11.08.2022 – Editorial

Unrecht anerkennen

«Der christliche Glaube sagt uns, dass dies ein verheerender Fehler war, der mit dem Evangelium von Jesus Christus unvereinbar ist. (…) Ich bitte demütig um Vergebung für das Böse, das von so vielen Christen an den indigenen Bevölkerungen begangen wurde.»

Diese Worte sagte Papst Franziskus am 25. Juli in Maskwacis, einer Gemeinschaft von Indigenen nahe von Edmonton in der kanadischen Provinz Alberta. Er meinte damit die Beteiligung der katholischen Kirche an den Residential Schools, in denen Kinder der kanadischen First Nations, der Métis und der Inuit über Jahrzehnte ihren Familien entzogen und entfremdet, gequält und in Tausenden von Fällen getötet wurden.

Hat Franziskus auf seiner Reise durch Kanada die richtigen Worte gefunden? Waren sie glaubwürdig? Welche Taten müssen ihnen folgen? Darüber zu urteilen, ist in erster Linie die Sache der Betroffenen, ihrer Angehörigen und ihrer Völker.

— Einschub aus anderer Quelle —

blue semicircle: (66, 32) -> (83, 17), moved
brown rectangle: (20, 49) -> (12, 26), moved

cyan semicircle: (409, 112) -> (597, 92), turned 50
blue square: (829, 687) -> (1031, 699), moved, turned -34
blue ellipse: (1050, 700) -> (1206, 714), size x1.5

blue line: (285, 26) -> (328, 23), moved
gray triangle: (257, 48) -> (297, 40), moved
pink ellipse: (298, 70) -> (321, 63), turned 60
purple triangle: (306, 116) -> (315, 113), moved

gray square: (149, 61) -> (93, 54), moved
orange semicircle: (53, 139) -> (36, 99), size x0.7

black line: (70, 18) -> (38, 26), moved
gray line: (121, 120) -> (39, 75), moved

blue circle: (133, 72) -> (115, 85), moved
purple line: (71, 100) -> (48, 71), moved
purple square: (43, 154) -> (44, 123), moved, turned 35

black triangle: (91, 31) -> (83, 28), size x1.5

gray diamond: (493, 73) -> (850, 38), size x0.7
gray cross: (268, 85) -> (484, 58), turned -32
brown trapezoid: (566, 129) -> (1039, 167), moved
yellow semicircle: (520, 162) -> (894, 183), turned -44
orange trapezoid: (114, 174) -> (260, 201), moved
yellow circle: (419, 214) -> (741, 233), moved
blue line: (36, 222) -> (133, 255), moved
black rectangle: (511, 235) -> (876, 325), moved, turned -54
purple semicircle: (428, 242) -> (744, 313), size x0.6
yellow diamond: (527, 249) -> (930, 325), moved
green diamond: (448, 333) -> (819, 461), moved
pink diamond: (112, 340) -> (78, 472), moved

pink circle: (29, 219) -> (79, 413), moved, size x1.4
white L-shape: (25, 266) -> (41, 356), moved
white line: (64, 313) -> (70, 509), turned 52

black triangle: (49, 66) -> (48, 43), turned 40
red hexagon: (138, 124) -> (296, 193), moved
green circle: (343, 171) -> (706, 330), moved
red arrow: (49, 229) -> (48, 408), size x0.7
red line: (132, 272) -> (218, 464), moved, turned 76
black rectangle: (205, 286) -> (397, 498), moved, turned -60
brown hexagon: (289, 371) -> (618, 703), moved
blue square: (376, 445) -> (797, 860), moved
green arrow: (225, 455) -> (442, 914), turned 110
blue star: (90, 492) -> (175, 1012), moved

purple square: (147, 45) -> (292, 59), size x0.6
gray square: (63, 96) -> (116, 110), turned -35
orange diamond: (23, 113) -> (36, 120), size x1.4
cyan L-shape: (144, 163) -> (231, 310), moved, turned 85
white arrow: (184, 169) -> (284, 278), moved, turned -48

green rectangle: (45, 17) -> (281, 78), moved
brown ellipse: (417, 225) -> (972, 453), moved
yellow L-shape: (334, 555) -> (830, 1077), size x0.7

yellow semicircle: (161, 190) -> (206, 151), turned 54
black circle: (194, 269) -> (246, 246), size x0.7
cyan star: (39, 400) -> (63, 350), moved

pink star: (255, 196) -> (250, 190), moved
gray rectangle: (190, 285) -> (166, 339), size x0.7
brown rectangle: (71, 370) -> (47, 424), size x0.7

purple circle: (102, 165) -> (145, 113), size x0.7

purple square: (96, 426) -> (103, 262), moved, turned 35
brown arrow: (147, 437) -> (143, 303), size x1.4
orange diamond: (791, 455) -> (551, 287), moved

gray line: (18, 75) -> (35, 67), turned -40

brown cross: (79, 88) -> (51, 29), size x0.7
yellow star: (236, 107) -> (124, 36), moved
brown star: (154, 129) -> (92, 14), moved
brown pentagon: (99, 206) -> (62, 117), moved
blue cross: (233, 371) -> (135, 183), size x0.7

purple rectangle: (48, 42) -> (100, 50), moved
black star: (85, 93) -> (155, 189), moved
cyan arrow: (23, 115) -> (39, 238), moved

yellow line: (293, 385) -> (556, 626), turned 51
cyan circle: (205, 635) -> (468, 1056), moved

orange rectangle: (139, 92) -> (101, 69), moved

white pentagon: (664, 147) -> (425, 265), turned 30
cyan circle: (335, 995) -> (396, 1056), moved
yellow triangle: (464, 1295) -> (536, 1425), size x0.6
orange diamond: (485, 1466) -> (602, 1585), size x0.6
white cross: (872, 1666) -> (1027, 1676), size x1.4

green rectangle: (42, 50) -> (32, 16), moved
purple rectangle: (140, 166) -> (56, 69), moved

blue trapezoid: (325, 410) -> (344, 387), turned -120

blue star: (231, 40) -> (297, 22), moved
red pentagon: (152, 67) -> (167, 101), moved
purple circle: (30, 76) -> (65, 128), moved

Begangenes Unrecht bleibt immer Unrecht. Aber für die, die Unrecht erleiden, macht es einen Unterschied, ob die Täter erkennen und anerkennen, dass sie Unrecht getan haben. Wir wissen alle, wie schwierig das sein kann. Franziskus ist der erste Papst, der den Indigenen Kanadas in ihrem Land in die Augen geblickt, ihren Anklagen zugehört und eingestanden hat, dass ihnen im Namen des christlichen Glaubens Unrecht zugefügt worden ist.

Wir dürfen nie hinnehmen, dass unsere Kirche Verbrechen gegen Menschen rechtfertigt und begeht. Darum ist die Kanada-Reise von Franziskus so wichtig auch für uns.